In the paper I am reading, I come across $$ q(s) \propto \left( \frac{b}{c} \right)^{s}\quad s=\{0,1\}, \quad(1) $$ and the author says this is a Bernoulli distribution. ($b>0$ and $c>0$)
I know Bernoulli distribution is $$ p^k (1-p)^{1-k} \quad k=\{0,1\}. $$
How can we understand Eq.(1) as a Bernoulli distribution?

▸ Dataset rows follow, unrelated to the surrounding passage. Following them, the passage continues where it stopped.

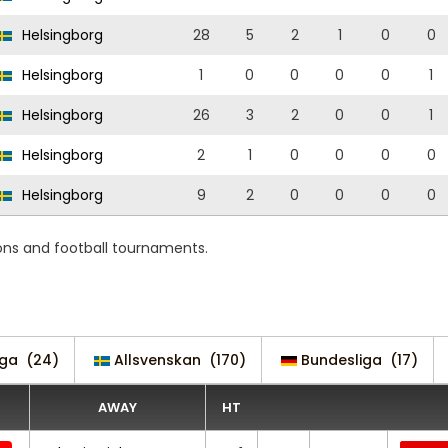
Helsingborg
28
5
2
1
0
0
Helsingborg
1
0
0
0
0
1
Helsingborg
26
3
2
0
0
1
Helsingborg
2
1
0
0
0
0
Helsingborg
9
2
0
0
0
0
ons and football tournaments.
iga
(24)
Allsvenskan
(170)
Bundesliga
(17)
AWAY
HT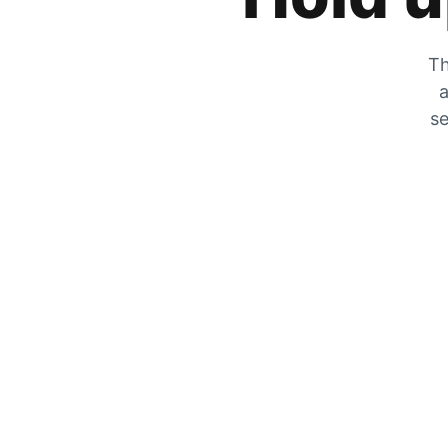
Th
a
se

If you divide your formula for the Bernouilli distribution,$f(k) = p^k(1-p)^{1-k}$, by the constant $f(0)$ then you get $$f(k) \propto \frac{f(k)}{f(0)} = \frac{p^k(1-p)^{1-k}}{(1-p)} =p^k(1-p)^{-k} = \left(\frac{p}{1-p}\right)^k$$
Which works with your expression for $q(s)$ when $b=dp$ and $c=d(1-p)$ for any $d$.

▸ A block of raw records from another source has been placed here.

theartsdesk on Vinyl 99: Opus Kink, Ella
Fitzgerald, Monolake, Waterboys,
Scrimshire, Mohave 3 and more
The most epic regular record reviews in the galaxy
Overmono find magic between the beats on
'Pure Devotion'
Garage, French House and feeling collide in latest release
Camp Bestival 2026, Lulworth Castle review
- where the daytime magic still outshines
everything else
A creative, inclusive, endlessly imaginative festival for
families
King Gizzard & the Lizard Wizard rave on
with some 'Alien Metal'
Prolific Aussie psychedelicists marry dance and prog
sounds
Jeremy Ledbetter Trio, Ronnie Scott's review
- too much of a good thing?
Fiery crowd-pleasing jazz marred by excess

For the Bernoulli distribution, as you defined, you have that,
$$ P(K = 0) = p^0 (1 - p)^{1 - 0} = 1 \times (1 - p) = (1 - p) $$ $$ P(K = 1) = p^1 (1 - p)^{1 - 1} = 1 \times p = p $$
And $0 < p < 1$, then $ 0 < 1 - p < 1$. So, you can call $p = b/c$. Is this case, when $s = 0$, $q(a) \propto 1$, meaning that $(1-p) \propto 1$, which it really is. Also, we don't know if $b > c$, we also don't know if $b/c > 1$ or $b/c < 1$, them we have another function for the proportional symbol $\propto$.
I don't think this is the exact answer but it is close.